Federica non ce l’ha fatta. La ragazza di 21 anni di Teggiano rimasta gravemente ustionata in casa, a causa di un incidente domestico è deceduta nella notte. Purtroppo non sono servite le diverse operazioni al Cardarelli di Napoli e neanche la gara di solidarietà del Vallo di Diano per donarle il sangue. È un tragico risveglio per tutta la comunità.

Una risposta

  1. Pasquale Sorrentino ha detto:

    Le parole non bastano mai e si ha sempre timore a dirle.
    Le parole non bastano e sono addirittura superflue in queste occasioni, la morte prematura è qualcosa che ti blocca, ti ferma le giornate.
    Andare via così, in questi mesi tristi e soli è ancora peggio.
    Andare via a 21 anni con una vita ancora da scrivere è una rabbia che sale dal profondo e che non sa come uscire.
    Come si spiega questo ad un genitore?
    Come lo spieghi ad un nonno?
    Come lo spieghi ad un amico che fino a poco prima sapeva di contare su di te?
    Mi piace pensare che Federica in questi giorni stesse pensando a come è bella la vita, ne sono sicuro.
    Perché con quel sorriso non puoi non pensare a quello.
    Mi piace pensare che Federica dirà oggi a tutti i suoi coetanei che la vita è veramente degna di essere vissuta intensamente, che forse quelle stupide frasi che mettono sotto i post instagram in realtà sono vere, che un giorno senza sorriso è davvero un giorno perso.

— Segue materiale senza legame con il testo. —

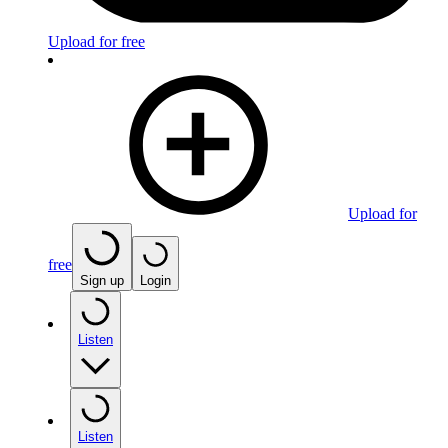
Upload for free
Upload for
free
Sign up
Login
Listen
Listen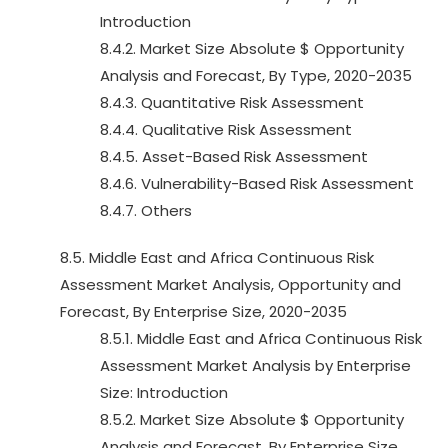
Introduction
8.4.2. Market Size Absolute $ Opportunity
Analysis and Forecast, By Type, 2020-2035
8.4.3. Quantitative Risk Assessment
8.4.4. Qualitative Risk Assessment
8.4.5. Asset-Based Risk Assessment
8.4.6. Vulnerability-Based Risk Assessment
8.4.7. Others
8.5. Middle East and Africa Continuous Risk
Assessment Market Analysis, Opportunity and
Forecast, By Enterprise Size, 2020-2035
8.5.1. Middle East and Africa Continuous Risk
Assessment Market Analysis by Enterprise
Size: Introduction
8.5.2. Market Size Absolute $ Opportunity
Analysis and Forecast, By Enterprise Size,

    Arriveranno giorni tristi, quelli in cui ti crolla il mondo addosso, quelli in cui sarai triste per un esame non superato o per un amico che ti ha voltato le spalle.

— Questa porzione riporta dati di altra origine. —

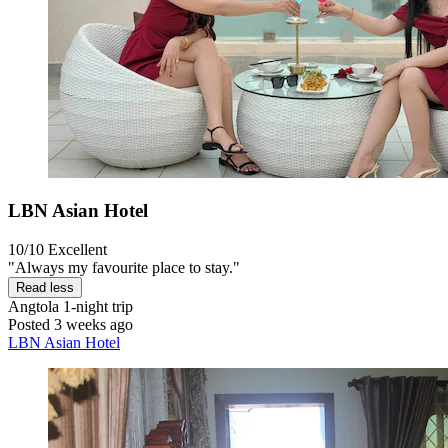
LBN Asian Hotel
10/10
Excellent
"Always my favourite place to stay."
Read less
Angtola
1-night trip
Posted 3 weeks ago
LBN Asian Hotel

    Non devi disperare, perché puoi pensare al sorriso di Federica, pensa quanto siamo fortunati.
    I genitori di Federica non devono disperarsi, quel sorriso è la guida.
    Quel sorriso deve ricordare a tutti quanti noi che non siamo mai soli.
    Ma tu pensa quanto era avanti e intelligente lei, da ventuno anni aveva capito che l’arma più potente che abbiamo è una cosa semplicissima, il sorriso.
    Non una parola, ma un sorriso.
    Qualcuno dirà che sono un fesso a pensare al sorriso, io dico che è l’unica cosa che abbiamo per continuare a vivere.
    Mi piace pensare che un giorno organizzeremo una giornata dedicata proprio al sorriso, a Teggiano magari, sottobraccio ad una persona a cui vogliamo un mondo di bene, in un luogo che a Federica piaceva tanto.
    Io Federica non la conoscevo, ma quel sorriso m’ha già preso.
    Il mio abbraccio va ai genitori e alla sorella, non perdete mai di vista quel sorriso! Siamo con voi!